━━━━━ Task inputs ━━━━━

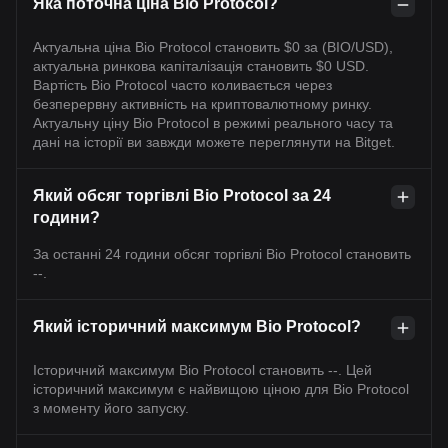
Яка поточна ціна Bio Protocol?
Актуальна ціна Bio Protocol становить $0 за (BIO/USD),
актуальна ринкова капіталізація становить $0 USD.
Вартість Bio Protocol часто коливається через
безперервну активність на криптовалютному ринку.
Актуальну ціну Bio Protocol в режимі реального часу та
дані на історії ви завжди можете переглянути на Bitget.
Який обсяг торгівлі Bio Protocol за 24
години?
За останні 24 години обсяг торгівлі Bio Protocol становить
--.
Який історичний максимум Bio Protocol?
Історичний максимум Bio Protocol становить --. Цей
історичний максимум є найвищою ціною для Bio Protocol
з моменту його запуску.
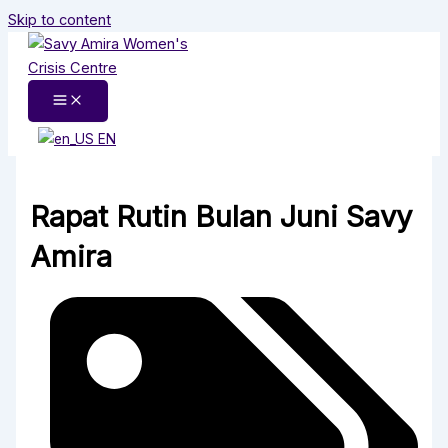
Skip to content
EN
Rapat Rutin Bulan Juni Savy
Amira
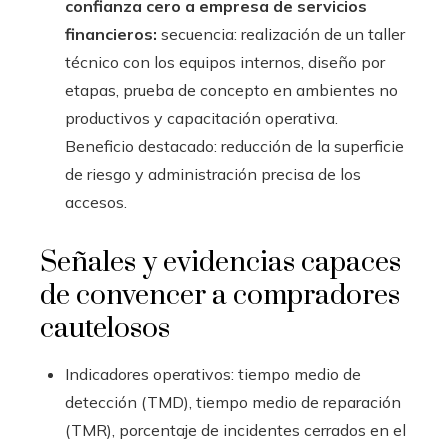
confianza cero a empresa de servicios
financieros:
secuencia: realización de un taller
técnico con los equipos internos, diseño por
etapas, prueba de concepto en ambientes no
productivos y capacitación operativa.
Beneficio destacado: reducción de la superficie
de riesgo y administración precisa de los
accesos.
Señales y evidencias capaces
de convencer a compradores
cautelosos
Indicadores operativos: tiempo medio de
detección (TMD), tiempo medio de reparación
(TMR), porcentaje de incidentes cerrados en el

━━━━━

→ **Problem details**: Retype exactly the lines from the one containing "técnico con los equipos internos, diseño por" through the last line of the records above, including both.

→ **Your response**:
técnico con los equipos internos, diseño por
etapas, prueba de concepto en ambientes no
productivos y capacitación operativa.
Beneficio destacado: reducción de la superficie
de riesgo y administración precisa de los
accesos.
Señales y evidencias capaces
de convencer a compradores
cautelosos
Indicadores operativos: tiempo medio de
detección (TMD), tiempo medio de reparación
(TMR), porcentaje de incidentes cerrados en el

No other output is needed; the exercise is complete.